(Beginning of Information supplied)

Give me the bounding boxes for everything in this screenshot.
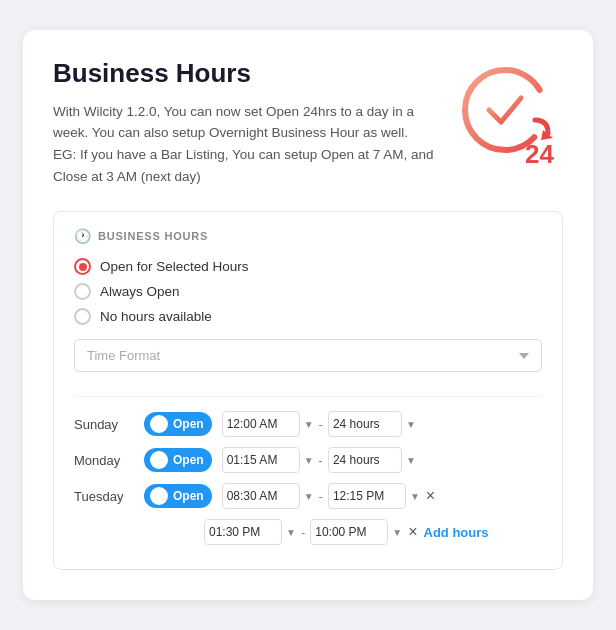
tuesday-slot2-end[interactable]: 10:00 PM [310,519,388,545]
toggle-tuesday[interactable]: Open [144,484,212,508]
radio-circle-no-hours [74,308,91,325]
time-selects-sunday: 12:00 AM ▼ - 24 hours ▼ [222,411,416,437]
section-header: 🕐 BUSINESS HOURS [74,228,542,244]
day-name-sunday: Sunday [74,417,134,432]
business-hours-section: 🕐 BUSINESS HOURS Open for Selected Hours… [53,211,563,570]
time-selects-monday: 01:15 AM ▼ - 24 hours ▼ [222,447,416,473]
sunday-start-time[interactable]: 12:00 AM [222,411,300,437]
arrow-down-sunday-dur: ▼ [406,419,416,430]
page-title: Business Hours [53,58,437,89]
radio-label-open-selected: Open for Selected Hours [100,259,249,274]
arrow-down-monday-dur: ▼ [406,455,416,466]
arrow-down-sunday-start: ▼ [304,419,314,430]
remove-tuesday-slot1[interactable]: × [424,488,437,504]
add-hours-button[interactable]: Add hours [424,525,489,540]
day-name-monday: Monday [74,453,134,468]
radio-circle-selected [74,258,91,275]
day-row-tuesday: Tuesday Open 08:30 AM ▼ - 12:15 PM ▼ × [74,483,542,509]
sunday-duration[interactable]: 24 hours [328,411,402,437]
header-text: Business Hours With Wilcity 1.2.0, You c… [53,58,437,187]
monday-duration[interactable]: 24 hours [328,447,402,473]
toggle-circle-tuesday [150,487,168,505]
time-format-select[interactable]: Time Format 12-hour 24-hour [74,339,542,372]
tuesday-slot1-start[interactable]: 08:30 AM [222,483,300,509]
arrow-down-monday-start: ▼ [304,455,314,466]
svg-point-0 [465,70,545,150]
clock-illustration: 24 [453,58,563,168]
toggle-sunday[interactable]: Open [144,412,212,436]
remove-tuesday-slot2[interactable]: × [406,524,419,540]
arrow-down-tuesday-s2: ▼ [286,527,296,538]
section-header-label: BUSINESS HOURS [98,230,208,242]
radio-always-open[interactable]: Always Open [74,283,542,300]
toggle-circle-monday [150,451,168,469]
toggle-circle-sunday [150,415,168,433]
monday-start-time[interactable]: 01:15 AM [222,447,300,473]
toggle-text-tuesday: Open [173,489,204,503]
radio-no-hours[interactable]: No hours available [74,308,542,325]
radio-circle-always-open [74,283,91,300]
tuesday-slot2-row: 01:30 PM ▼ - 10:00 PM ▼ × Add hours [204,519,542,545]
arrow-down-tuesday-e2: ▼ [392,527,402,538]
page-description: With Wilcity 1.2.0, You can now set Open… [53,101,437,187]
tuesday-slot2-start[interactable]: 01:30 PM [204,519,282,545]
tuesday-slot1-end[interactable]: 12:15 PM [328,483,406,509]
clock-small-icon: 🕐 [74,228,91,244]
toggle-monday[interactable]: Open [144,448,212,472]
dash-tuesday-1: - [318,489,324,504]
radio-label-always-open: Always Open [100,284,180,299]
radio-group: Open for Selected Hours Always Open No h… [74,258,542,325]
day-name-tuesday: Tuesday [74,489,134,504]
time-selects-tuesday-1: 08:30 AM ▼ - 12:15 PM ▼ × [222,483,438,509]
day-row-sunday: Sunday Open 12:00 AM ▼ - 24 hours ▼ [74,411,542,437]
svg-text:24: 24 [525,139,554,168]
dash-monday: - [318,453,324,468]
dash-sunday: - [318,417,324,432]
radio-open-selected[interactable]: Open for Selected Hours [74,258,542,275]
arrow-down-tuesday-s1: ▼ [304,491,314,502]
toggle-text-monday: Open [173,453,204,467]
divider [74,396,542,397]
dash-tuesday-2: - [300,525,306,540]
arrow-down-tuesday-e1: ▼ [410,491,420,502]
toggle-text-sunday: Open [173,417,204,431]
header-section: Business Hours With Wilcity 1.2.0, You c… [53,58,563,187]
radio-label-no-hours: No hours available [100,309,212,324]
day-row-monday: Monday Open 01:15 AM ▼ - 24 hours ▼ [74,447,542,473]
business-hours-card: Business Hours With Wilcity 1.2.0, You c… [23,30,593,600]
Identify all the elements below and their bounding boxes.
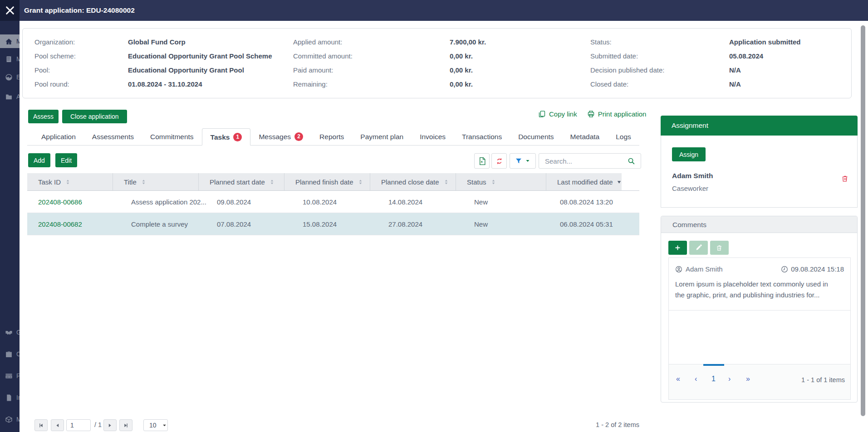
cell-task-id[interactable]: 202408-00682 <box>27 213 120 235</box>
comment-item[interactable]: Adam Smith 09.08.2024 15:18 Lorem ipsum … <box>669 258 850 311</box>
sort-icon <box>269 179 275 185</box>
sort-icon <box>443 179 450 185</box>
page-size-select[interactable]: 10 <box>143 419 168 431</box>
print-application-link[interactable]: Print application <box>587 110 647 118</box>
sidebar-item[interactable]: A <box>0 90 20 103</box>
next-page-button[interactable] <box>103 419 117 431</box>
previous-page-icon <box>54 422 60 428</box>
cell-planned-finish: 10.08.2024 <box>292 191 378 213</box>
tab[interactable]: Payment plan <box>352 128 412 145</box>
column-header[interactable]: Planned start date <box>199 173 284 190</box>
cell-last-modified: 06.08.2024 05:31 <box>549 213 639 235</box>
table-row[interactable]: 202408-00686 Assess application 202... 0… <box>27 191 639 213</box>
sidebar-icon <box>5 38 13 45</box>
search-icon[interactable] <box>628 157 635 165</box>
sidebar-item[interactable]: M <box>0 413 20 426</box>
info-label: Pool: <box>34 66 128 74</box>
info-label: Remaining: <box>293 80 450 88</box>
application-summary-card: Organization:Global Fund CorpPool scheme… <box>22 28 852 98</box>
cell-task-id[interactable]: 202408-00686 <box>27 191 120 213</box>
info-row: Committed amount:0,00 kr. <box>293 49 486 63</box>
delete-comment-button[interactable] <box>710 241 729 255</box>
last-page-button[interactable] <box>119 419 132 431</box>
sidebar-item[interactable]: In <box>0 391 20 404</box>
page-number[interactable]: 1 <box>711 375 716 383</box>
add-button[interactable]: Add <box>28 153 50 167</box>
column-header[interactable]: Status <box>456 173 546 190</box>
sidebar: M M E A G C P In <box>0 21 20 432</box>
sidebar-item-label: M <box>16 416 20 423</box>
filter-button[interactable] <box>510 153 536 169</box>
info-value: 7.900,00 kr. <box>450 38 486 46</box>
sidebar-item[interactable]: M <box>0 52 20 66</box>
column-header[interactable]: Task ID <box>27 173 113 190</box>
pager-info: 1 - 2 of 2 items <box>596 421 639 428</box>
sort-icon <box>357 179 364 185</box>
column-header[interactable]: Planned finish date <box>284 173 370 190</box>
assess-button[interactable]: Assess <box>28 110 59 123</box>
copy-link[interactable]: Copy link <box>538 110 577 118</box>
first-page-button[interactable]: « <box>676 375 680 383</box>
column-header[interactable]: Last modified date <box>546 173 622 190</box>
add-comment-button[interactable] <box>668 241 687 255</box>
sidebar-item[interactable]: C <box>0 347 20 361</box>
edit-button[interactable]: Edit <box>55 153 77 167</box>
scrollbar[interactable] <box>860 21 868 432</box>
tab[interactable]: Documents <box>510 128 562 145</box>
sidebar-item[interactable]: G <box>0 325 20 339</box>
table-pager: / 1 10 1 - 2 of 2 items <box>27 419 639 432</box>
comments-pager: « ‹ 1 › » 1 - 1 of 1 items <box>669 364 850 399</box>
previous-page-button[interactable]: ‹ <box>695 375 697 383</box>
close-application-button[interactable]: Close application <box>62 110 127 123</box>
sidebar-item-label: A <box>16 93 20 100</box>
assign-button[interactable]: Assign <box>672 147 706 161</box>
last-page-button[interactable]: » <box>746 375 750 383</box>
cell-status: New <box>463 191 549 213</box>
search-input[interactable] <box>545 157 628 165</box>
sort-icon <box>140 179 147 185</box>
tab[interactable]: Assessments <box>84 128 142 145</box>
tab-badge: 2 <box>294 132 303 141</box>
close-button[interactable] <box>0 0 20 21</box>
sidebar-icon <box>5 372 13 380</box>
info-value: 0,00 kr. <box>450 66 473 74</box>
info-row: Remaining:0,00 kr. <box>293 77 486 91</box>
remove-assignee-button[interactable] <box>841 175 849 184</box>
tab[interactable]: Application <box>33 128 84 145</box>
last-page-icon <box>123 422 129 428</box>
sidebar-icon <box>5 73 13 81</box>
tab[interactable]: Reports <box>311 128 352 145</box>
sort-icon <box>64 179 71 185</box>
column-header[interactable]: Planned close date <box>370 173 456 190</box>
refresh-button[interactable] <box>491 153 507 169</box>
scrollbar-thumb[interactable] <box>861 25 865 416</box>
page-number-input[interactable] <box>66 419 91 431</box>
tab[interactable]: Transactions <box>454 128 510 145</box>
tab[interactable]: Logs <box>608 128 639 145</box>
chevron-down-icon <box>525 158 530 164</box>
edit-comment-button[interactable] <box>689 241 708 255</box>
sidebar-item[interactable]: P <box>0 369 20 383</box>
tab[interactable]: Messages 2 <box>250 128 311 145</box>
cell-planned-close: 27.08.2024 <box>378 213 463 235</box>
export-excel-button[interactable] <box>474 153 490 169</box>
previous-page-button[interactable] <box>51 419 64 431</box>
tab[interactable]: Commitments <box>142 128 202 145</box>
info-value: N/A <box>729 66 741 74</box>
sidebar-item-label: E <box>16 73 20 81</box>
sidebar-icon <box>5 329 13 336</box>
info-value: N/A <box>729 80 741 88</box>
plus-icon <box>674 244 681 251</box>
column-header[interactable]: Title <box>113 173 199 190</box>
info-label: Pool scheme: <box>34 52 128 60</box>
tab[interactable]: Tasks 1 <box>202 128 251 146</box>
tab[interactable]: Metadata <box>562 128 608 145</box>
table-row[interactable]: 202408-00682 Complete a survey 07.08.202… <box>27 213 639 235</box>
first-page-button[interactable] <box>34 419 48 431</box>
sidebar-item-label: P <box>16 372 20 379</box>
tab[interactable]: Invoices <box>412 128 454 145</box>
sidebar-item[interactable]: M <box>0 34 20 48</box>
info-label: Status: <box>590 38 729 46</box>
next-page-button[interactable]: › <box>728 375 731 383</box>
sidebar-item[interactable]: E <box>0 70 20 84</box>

(End of Information supplied)

The problem: Show all lines above containing "circle".

Task answer:
radio-circle-no-hours [74,308,91,325]
radio-circle-selected [74,258,91,275]
toggle-circle-tuesday [150,487,168,505]
toggle-circle-monday [150,451,168,469]
toggle-circle-sunday [150,415,168,433]
radio-circle-always-open [74,283,91,300]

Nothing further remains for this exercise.